The H-Closed Monoreflections, Implicit Operations, and Countable Composition, in Archimedean Lattice-Ordered Groups with Weak Unit

In the category of the title, called W, we completely describe the monoreflections \(\mathcal {R}\) which are H-closed (closed under homomorphic image) by means of epimorphic extensions S of the free object on ω generators, F(ω), within the Baire functions on \(\mathbb {R}^{\omega }\), \(B(\mathbb {R}^{\omega })\); label the inclusion \(e_{S} : F(\omega ) \rightarrow S\). Then (a) inj eS (the class of objects injective for eS) is such an \(\mathcal {R}\), with eS a reflection map iff S is closed under countable composition with itself (called ccc), (b) each such \(\mathcal {R}\) is inj eS for a unique S with ccc, and (c) if S has ccc, then A∈inj eS iff A is closed under countable composition with S. We think of (c) as expressing: A is closed under the implicit operations of W represented by S (and these are of at most countable arity).

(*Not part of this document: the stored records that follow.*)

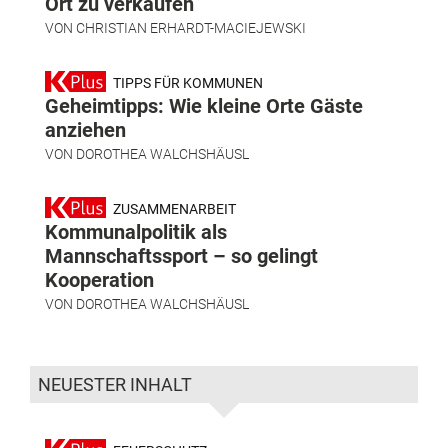
Ort zu verkaufen
VON
CHRISTIAN ERHARDT-MACIEJEWSKI
TIPPS FÜR KOMMUNEN
Geheimtipps: Wie kleine Orte Gäste
anziehen
VON
DOROTHEA WALCHSHÄUSL
ZUSAMMENARBEIT
Kommunalpolitik als
Mannschaftssport – so gelingt
Kooperation
VON
DOROTHEA WALCHSHÄUSL
NEUESTER INHALT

In particular, the family of H-closed monoreflections is a set, whereas the family of all monoreflections is consistently a proper class. There is a categorical framework to the proofs, valid in any sufficiently complete category with free objects and epicomplete monoreflection β which is H-closed and of bounded arity; in W the β is of countable arity, and \(\beta F(\omega ) = B(\mathbb {R}^{\omega })\). The paper continues our earlier work along similar lines.